Stored data entries:
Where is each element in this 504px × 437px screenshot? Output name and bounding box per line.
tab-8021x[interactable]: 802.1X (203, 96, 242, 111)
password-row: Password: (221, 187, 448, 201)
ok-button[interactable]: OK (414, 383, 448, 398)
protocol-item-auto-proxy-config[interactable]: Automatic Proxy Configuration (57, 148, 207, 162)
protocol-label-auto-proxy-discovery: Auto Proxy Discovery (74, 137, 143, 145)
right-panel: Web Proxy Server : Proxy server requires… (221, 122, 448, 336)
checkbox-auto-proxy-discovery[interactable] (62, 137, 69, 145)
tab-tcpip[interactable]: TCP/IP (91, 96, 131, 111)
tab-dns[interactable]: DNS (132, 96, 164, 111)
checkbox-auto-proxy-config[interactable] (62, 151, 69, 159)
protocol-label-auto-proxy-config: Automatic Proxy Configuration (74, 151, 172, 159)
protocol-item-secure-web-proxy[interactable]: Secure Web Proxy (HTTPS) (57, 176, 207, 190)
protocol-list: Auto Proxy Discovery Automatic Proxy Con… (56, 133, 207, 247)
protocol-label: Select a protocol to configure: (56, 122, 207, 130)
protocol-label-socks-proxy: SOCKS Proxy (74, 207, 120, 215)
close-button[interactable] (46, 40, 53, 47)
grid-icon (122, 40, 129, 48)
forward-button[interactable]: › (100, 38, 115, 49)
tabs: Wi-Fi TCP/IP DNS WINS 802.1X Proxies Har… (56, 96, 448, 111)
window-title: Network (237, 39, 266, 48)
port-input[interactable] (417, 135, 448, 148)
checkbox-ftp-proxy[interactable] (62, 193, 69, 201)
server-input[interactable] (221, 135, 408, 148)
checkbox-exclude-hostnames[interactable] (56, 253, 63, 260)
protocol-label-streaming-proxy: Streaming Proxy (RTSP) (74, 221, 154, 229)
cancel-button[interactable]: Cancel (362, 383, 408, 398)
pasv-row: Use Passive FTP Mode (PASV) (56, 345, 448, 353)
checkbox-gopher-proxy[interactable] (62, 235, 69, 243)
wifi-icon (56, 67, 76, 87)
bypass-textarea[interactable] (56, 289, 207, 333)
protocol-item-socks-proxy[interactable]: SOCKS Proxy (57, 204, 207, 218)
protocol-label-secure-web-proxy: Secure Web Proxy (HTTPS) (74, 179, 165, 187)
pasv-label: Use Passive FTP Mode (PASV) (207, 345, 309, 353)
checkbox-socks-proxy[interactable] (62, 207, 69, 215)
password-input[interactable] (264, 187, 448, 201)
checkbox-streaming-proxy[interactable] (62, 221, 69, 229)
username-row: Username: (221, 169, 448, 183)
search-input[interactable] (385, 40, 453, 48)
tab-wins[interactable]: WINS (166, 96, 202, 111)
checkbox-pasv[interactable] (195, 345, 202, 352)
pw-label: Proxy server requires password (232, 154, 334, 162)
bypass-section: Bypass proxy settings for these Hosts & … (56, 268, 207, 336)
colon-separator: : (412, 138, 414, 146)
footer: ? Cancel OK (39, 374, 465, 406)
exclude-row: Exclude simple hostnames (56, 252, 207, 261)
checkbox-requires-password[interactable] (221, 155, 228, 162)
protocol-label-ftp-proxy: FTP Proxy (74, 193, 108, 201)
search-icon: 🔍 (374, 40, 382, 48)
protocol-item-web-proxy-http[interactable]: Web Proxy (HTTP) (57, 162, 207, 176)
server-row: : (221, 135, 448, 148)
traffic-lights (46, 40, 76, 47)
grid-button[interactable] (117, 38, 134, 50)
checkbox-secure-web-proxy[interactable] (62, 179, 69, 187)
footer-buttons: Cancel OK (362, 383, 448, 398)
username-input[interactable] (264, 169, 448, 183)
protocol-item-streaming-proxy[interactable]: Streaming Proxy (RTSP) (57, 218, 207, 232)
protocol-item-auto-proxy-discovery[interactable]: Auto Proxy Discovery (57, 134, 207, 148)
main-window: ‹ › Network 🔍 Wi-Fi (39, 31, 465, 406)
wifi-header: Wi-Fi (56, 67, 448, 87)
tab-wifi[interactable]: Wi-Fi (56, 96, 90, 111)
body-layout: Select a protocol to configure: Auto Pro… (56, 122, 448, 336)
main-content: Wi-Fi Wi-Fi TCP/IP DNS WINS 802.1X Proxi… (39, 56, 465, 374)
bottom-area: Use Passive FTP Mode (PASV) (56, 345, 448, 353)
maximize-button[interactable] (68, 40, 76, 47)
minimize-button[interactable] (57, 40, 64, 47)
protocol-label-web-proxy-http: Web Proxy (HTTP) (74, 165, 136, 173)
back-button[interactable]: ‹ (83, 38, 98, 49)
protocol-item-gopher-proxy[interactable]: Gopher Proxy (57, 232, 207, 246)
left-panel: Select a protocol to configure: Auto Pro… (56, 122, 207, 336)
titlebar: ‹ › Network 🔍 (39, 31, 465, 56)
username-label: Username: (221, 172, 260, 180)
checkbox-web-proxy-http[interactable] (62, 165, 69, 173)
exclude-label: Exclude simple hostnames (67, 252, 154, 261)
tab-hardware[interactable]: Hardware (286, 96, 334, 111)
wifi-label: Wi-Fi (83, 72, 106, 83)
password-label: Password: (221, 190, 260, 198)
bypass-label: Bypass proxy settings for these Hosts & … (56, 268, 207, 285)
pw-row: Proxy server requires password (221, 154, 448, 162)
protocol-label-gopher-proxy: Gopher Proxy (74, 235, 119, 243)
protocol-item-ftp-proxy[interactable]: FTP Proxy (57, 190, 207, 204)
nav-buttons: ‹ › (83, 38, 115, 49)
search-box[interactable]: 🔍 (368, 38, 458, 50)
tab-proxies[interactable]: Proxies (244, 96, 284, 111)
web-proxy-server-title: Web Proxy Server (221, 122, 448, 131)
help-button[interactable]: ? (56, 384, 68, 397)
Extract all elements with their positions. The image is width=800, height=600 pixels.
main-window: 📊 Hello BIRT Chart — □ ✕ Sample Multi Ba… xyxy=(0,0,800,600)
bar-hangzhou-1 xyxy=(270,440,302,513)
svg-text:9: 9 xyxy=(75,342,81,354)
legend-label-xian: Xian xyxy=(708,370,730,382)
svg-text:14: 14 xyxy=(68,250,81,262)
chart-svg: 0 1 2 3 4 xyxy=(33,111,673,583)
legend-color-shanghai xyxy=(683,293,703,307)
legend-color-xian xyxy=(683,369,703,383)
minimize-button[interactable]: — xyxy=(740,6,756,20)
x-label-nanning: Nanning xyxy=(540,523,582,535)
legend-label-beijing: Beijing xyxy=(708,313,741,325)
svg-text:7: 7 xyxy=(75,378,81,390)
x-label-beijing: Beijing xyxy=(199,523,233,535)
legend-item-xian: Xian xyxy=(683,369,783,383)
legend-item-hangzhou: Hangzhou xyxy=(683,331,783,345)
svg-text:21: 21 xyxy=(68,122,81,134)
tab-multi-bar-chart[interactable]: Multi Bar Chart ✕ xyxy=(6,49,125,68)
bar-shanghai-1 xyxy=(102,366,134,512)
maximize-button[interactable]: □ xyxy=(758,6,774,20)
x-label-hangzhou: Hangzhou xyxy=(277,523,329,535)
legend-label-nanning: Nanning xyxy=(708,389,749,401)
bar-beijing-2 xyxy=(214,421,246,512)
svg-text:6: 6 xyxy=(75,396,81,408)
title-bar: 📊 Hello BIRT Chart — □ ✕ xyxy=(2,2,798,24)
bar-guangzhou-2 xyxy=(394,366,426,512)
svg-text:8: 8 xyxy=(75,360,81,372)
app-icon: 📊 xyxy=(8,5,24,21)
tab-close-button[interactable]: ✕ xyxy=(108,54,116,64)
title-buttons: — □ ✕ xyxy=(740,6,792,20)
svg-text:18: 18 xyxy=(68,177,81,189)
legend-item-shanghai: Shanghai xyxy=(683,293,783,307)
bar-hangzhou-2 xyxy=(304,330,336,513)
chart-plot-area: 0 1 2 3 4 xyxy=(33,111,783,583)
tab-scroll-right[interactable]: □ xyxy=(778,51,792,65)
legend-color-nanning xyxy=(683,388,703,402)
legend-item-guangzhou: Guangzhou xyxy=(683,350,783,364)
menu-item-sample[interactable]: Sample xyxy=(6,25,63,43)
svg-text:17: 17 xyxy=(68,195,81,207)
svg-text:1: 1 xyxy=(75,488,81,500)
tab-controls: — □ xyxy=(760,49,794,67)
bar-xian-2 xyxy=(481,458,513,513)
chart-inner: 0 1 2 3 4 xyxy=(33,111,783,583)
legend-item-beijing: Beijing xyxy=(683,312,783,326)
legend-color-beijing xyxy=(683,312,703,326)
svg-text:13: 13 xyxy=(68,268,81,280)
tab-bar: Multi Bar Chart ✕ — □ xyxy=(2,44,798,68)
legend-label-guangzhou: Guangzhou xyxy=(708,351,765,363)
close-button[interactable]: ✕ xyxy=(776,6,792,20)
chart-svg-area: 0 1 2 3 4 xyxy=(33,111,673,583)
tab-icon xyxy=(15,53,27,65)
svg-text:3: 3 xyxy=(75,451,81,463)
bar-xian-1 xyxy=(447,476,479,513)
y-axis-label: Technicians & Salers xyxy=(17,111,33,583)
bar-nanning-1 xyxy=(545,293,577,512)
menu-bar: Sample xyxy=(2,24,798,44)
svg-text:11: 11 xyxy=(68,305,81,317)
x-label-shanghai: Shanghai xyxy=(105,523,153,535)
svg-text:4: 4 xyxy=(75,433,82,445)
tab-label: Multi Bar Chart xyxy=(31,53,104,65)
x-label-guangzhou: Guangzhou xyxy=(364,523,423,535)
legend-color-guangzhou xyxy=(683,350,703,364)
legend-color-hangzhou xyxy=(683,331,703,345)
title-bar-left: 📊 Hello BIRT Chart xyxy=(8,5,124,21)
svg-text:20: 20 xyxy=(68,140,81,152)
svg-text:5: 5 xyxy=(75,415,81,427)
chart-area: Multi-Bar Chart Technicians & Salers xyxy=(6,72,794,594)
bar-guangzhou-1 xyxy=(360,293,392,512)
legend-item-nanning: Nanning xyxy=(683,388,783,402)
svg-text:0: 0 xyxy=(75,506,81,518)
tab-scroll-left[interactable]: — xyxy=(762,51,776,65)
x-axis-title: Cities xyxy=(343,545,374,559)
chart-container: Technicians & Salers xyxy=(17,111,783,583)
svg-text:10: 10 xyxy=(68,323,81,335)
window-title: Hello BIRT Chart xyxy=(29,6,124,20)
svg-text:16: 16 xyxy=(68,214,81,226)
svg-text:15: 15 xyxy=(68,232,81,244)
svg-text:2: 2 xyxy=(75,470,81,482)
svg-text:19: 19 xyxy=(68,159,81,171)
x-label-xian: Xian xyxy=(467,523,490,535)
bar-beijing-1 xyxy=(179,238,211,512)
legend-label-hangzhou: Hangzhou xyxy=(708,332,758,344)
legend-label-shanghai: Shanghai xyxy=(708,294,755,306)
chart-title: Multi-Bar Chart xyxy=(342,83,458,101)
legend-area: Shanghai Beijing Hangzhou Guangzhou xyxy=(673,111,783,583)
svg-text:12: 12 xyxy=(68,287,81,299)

WHAT TO WORK ON: Select and copy every line from the records that includes the word "WINS".

ANSWER SPACE:
tabs: Wi-Fi TCP/IP DNS WINS 802.1X Proxies Har… (56, 96, 448, 111)
tab-wins[interactable]: WINS (166, 96, 202, 111)
main-content: Wi-Fi Wi-Fi TCP/IP DNS WINS 802.1X Proxi… (39, 56, 465, 374)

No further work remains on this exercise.